Triaging based on letters with minimal information leads to a risk, and if you use the example of PR bleeding, how can you know that a PR bleed is a result cancer or a result of haemorrhoidal bleeding? So we are looking at developing a risk stratification questionnaire which will help us determine the urgency of an appointment for new patients. And the idea is that a clinician (and that can be either a medical clinician, even a junior member of staff, or a nurse the liaison officer) will ring the patient and go through a number of questions that leads to a score being developed, and based on that score, the outpatient appointment timeframe will be determined, whether it's within two or three weeks, within four to six weeks or longer.
At the same time we can gather all the relevant investigations that the patients had, so that these will be available for the clinician speaking to the patient on the day of the appointment. We're also trying to determine whether we can, from this scorecard, determine whether a face-to-face is important and therefore an examination is important, or whether a video appointment is appropriate. Following this we'd like to audit our results, because we have to have a validity for this questionnaire, we have to be able to reassure ourselves as surgeons, our GPs, and our patients, that the timeframes we allocate to them are appropriate. There is no no-risk strategy, but we have to minimize the risk.

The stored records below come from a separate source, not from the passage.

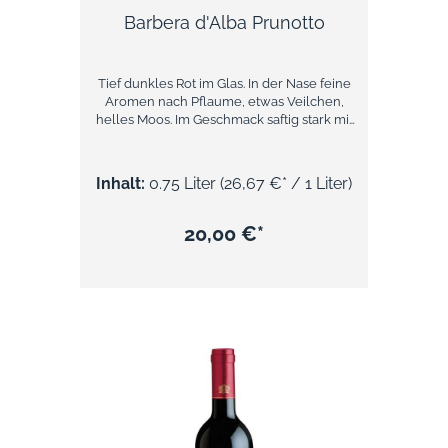
Barbera d'Alba Prunotto
Tief dunkles Rot im Glas. In der Nase feine
Aromen nach Pflaume, etwas Veilchen,
helles Moos. Im Geschmack saftig stark mit
mittlerem Abgang. Dies ist ein eleganter
Wein von mittlerer Struktur. und viel
Finesse. Er sollte nicht zu warm getrunken
Inhalt:
0.75 Liter
(26,67 €* / 1 Liter)
werden. Es it der ideale Wein für Fleisch-
und Schmorgerichte. Der perfektte Wein für
Gourmets und Feinschmecker. Auch als
20,00 €*
Weingeschenk erhäötöich Über Prunotto
Das Weingut Prunotto hat seinen Sitz im
südlichen Teil von Alba. Hier ist das Haus
bereits seit 1904 tätig, es wurde damals von
Alfred Prunotto als Genossenschaft
gegründet und trug den Namen Ai Vini
delle Langhe. Bereits im Jahr 1905 wurde
der erste Jahrgang gelesen. Die
Wirtschaftskrise der Zwischenkriegszeit
machte sich bereits 1922 bemerkbar und
die Genossenschaft wollte ihre Trauben
nicht mehr zur Verfügung stellen. Es war die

(00:05:26) So the impacts and the insights. Well firstly, how quickly the systems within the hospital have changed. So clinics have gone to different sizes, roles have changed, e-meetings are there to maintain functional teams and functional clinics, and they've worked really well. What we have yet to determine is the ratio of face-to-face telehealth, and also how the federal and state health departments will support the future in this new post-COVID health era.

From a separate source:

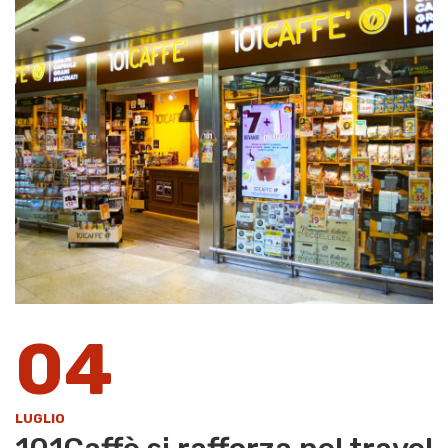
04
LUGLIO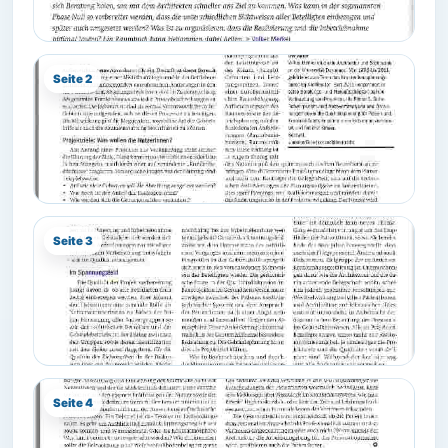
Seite 2
Seite 3
Seite 4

We've also discovered how quickly physicians can change their behavior. They're more accepting of electronic communications, more accepting of decreased number of follow up clinics, happier to share the management of the patients with their colleagues. And finally, how quickly patients have changed their behaviour. Again, they're more accepting of electronic communications, they're more accepting of a clinician rather than ‘their’ clinician looking after them, and they're more accepting of decreased presentations to clinic.
Thanks, Wanda, for joining us today and for sharing those insights and the challenge that you're facing at Northern Health. We'd also just like to, honestly, take a moment to really thank you for all the work that you are doing and for that of your colleagues, so thanks very much.
Pleasure. Melanie Hay: If you would like to take part in connecting clinicians, then please reach out. There's such value in sharing these type of insights in a timely manner so others can learn and share that experience. Our email address is firstname.lastname@example.org. So before we say goodbye, Wanda, is there a final note that you'd like to share with your fellow clinicians, both here and in New Zealand?
(00:07:12) So I think the important insight for all of us is that we can change, but we have to be flexible, we have to be willing to look at ideas outside of what is normal for us. And certainly for a clinician like myself, with 20 years plus standing, I have work out how to change my way of thinking about health system, as do my colleagues.